40- bis 50.000 Euro soll die Kunstaktion von Mareike Drobny kosten. Die Summe deckt die Kosten für das Bewegungsprofil in Villingen, die Plakatwände in Schwenningen, eine Sitzskulptur in Tannheim, Reisekosten sowie das Bereitstellen der GPS-Geräte. Die Drobny-Werke sind Teil der übergeordneten Kunstaktion zum Stadtjubiläum. 150.000 Euro stellt die Stadt für insgesamt drei Projekte bereit. | Bild: Fröhlich/Städtische Galerie VS/Simon/dpa/Montage SK
Villingen-Schwenningen
19.05.2017 16:15
Das Klebestreifen-Kunstwerk in Villingen sorgt für viel Diskussionsstoff. Vor allem die Kosten zwischen 40- und 50.000 Euro für die mehrteilige Kunstaktion werden kritisiert. Video-Reporter Florentin Stemmer hat sich vor Ort umgehört!

Villingen-Schwenningen – Kunst polarisiert, das ist kein Geheimnis. Dem einen gefällt‘s, dem anderen nicht. Dazwischen gibt es häufig nichts. Und so gehen auch die Meinungen zum Klebestreifen-Kunstwerk von Mareike Drobny in Villingen weit auseinander. Die Künstlerin hatte Anfang Mai Bewegungsprofile von Menschen mit gelbem Klebeband auf dem Latschari-Platz fixiert. Ein Maischerz, dachten viele Passanten zuerst. Seither wird viel diskutiert, vor allem über die Kosten der Aktion, die mindestens 40.000 Euro betragen sollen.

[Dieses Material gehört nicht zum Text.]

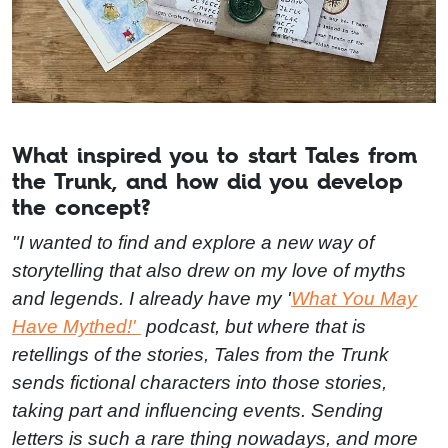
What inspired you to start Tales from
the Trunk, and how did you develop
the concept?
"I wanted to find and explore a new way of
storytelling that also drew on my love of myths
and legends. I already have my '
What You May
Have Mythed!'
podcast, but where that is
retellings of the stories, Tales from the Trunk
sends fictional characters into those stories,
taking part and influencing events. Sending
letters is such a rare thing nowadays, and more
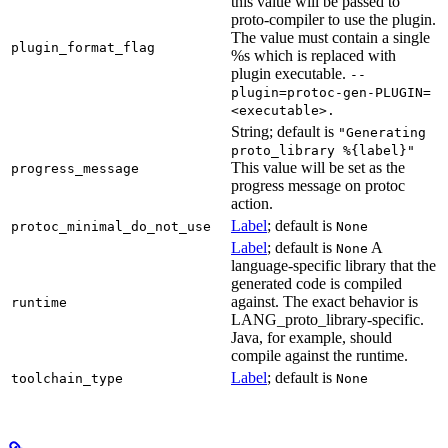
this value will be passed to
proto-compiler to use the plugin.
The value must contain a single
plugin_format_flag
%s which is replaced with
plugin executable.
--
plugin=protoc-gen-PLUGIN=
<executable>.
String; default is
"Generating
proto_library %{label}"
This value will be set as the
progress_message
progress message on protoc
action.
Label
; default is
protoc_minimal_do_not_use
None
Label
; default is
A
None
language-specific library that the
generated code is compiled
against. The exact behavior is
runtime
LANG_proto_library-specific.
Java, for example, should
compile against the runtime.
Label
; default is
toolchain_type
None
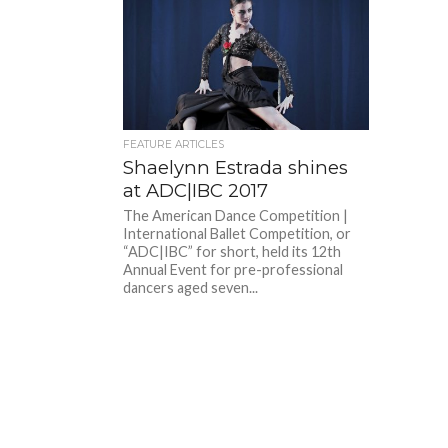
FEATURE ARTICLES
Shaelynn Estrada shines
at ADC|IBC 2017
The American Dance Competition |
International Ballet Competition, or
“ADC|IBC” for short, held its 12th
Annual Event for pre-professional
dancers aged seven...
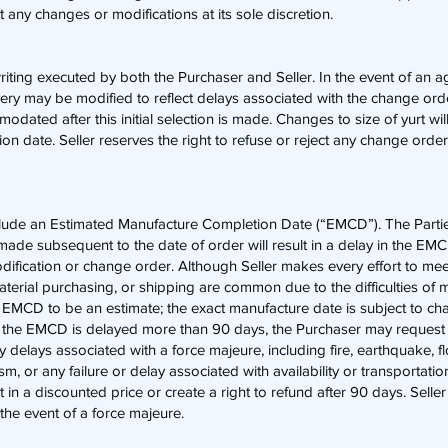
ct any changes or modifications at its sole discretion.
writing executed by both the Purchaser and Seller. In the event of an
very may be modified to reflect delays associated with the change or
dated after this initial selection is made. Changes to size of yurt will 
 date. Seller reserves the right to refuse or reject any change order 
 include an Estimated Manufacture Completion Date (“EMCD”). The Par
ade subsequent to the date of order will result in a delay in the EMCD
modification or change order. Although Seller makes every effort to m
terial purchasing, or shipping are common due to the difficulties of 
 EMCD to be an estimate; the exact manufacture date is subject to c
hat the EMCD is delayed more than 90 days, the Purchaser may request 
ny delays associated with a force majeure, including fire, earthquake, f
rism, or any failure or delay associated with availability or transportati
t in a discounted price or create a right to refund after 90 days. Selle
 the event of a force majeure.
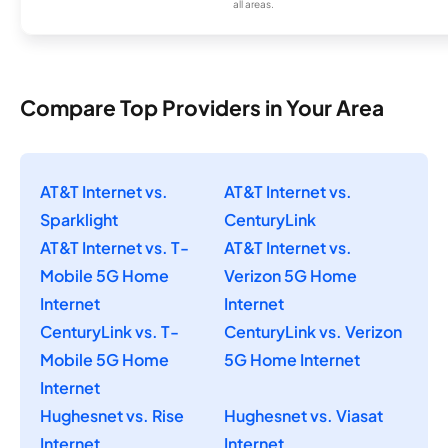
all areas.
Compare Top Providers in Your Area
AT&T Internet vs.
AT&T Internet vs.
Sparklight
CenturyLink
AT&T Internet vs. T-
AT&T Internet vs.
Mobile 5G Home
Verizon 5G Home
Internet
Internet
CenturyLink vs. T-
CenturyLink vs. Verizon
Mobile 5G Home
5G Home Internet
Internet
Hughesnet vs. Rise
Hughesnet vs. Viasat
Internet
Internet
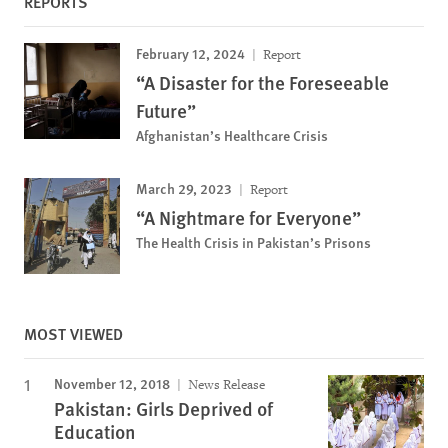
REPORTS
February 12, 2024
Report
“A Disaster for the Foreseeable
Future”
Afghanistan’s Healthcare Crisis
March 29, 2023
Report
“A Nightmare for Everyone”
The Health Crisis in Pakistan’s Prisons
MOST VIEWED
November 12, 2018
News Release
Pakistan: Girls Deprived of
Education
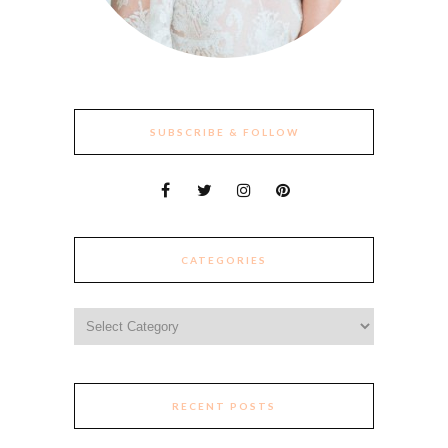
SUBSCRIBE & FOLLOW
CATEGORIES
Categories
RECENT POSTS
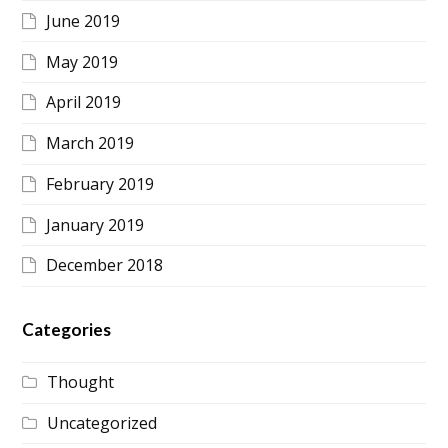
June 2019
May 2019
April 2019
March 2019
February 2019
January 2019
December 2018
Categories
Thought
Uncategorized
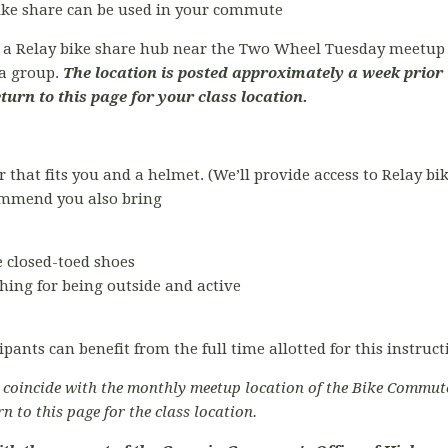
bike share can be used in your commute
t a Relay bike share hub near the Two Wheel Tuesday meetup l
ta group.
The location is posted approximately a week prior 
eturn to this page for your class location.
r that fits you and a helmet. (We’ll provide access to Relay bi
commend you also bring
 closed-toed shoes
hing for being outside and active
ipants can benefit from the full time allotted for this instruc
o coincide with the monthly meetup location of the Bike Commut
rn to this page for the class location.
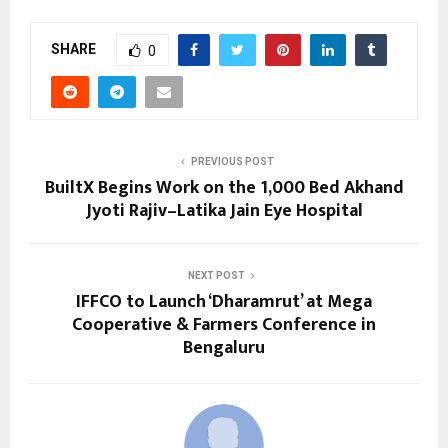
SHARE
0
PREVIOUS POST
BuiltX Begins Work on the 1,000 Bed Akhand
Jyoti Rajiv–Latika Jain Eye Hospital
NEXT POST
IFFCO to Launch ‘Dharamrut’ at Mega
Cooperative & Farmers Conference in
Bengaluru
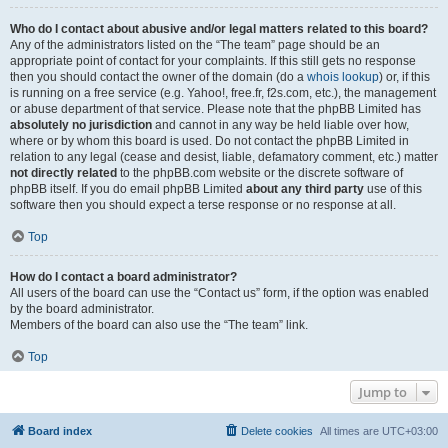
Who do I contact about abusive and/or legal matters related to this board?
Any of the administrators listed on the “The team” page should be an
appropriate point of contact for your complaints. If this still gets no response
then you should contact the owner of the domain (do a
whois lookup
) or, if this
is running on a free service (e.g. Yahoo!, free.fr, f2s.com, etc.), the management
or abuse department of that service. Please note that the phpBB Limited has
absolutely no jurisdiction
and cannot in any way be held liable over how,
where or by whom this board is used. Do not contact the phpBB Limited in
relation to any legal (cease and desist, liable, defamatory comment, etc.) matter
not directly related
to the phpBB.com website or the discrete software of
phpBB itself. If you do email phpBB Limited
about any third party
use of this
software then you should expect a terse response or no response at all.
Top
How do I contact a board administrator?
All users of the board can use the “Contact us” form, if the option was enabled
by the board administrator.
Members of the board can also use the “The team” link.
Top
Jump to
Board index
Delete cookies
All times are
UTC+03:00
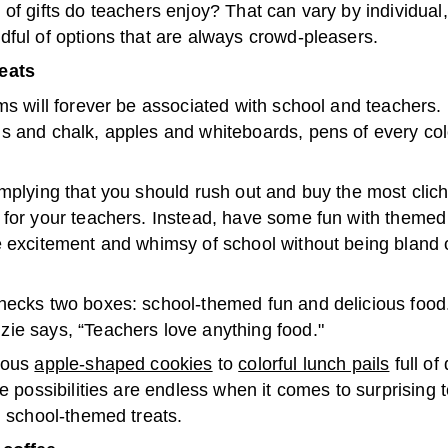
of gifts do teachers enjoy? That can vary by individual
dful of options that are always crowd-pleasers.
eats
ms will forever be associated with school and teachers.
 and chalk, apples and whiteboards, pens of every color
mplying that you should rush out and buy the most clich
 for your teachers. Instead, have some fun with themed 
e excitement and whimsy of school without being bland 
ecks two boxes: school-themed fun and delicious food. 
ie says, “Teachers love anything food."
ious
apple-shaped cookies
to
colorful lunch pails
full of
he possibilities are endless when it comes to surprising 
, school-themed treats.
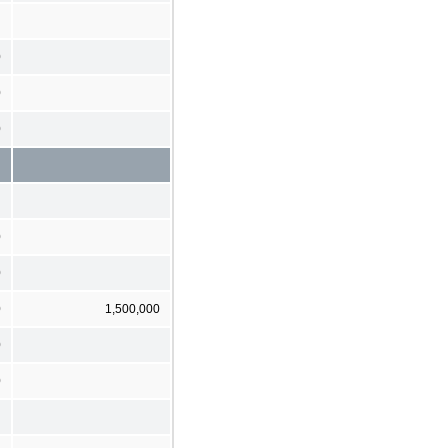
0
0
0
0
0
0
1,500,000
0
0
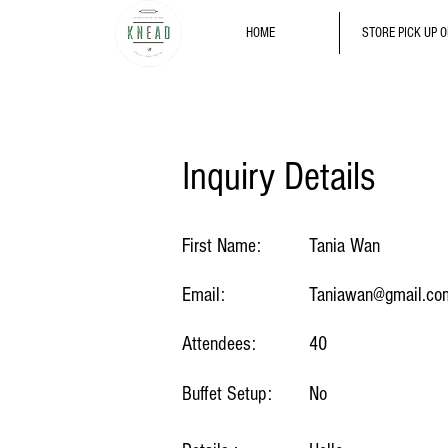
HOME
STORE PICK UP 
Inquiry Details
First Name:
Tania Wan
Email:
Taniawan@gmail.co
Attendees:
40
Buffet Setup:
No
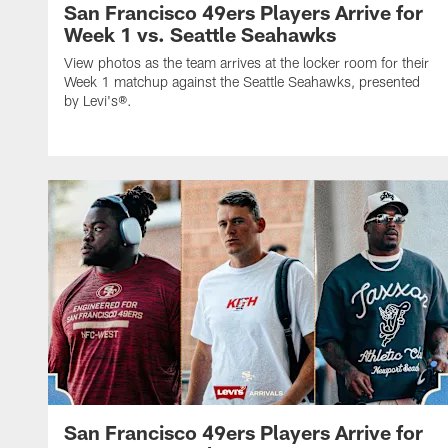
San Francisco 49ers Players Arrive for
Week 1 vs. Seattle Seahawks
View photos as the team arrives at the locker room for their
Week 1 matchup against the Seattle Seahawks, presented
by Levi's®.
San Francisco 49ers Players Arrive for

Wie bereits berichtet, sorgten auch fehlende Hinweisschilder und erste Auflösungserscheinungen der gelben Streifen für Diskussionsstoff. Der SÜDKURIER wollte daher wissen, was die Leser grundsätzlich vom gelben Kunstwerk halten. Bei einer Abstimmung auf unserer Internetseite zeichnet sich ein deutliches Stimmungsbild ab. Rund 80 Prozent der rund 400 Teilnehmer sagen: „Gefällt mir nicht.“ Nur rund zwölf Prozent der Stimmen entfallen bislang auf die „Gefällt mir gut“-Option. Knapp acht Prozent der Teilnehmer haben keine Meinung.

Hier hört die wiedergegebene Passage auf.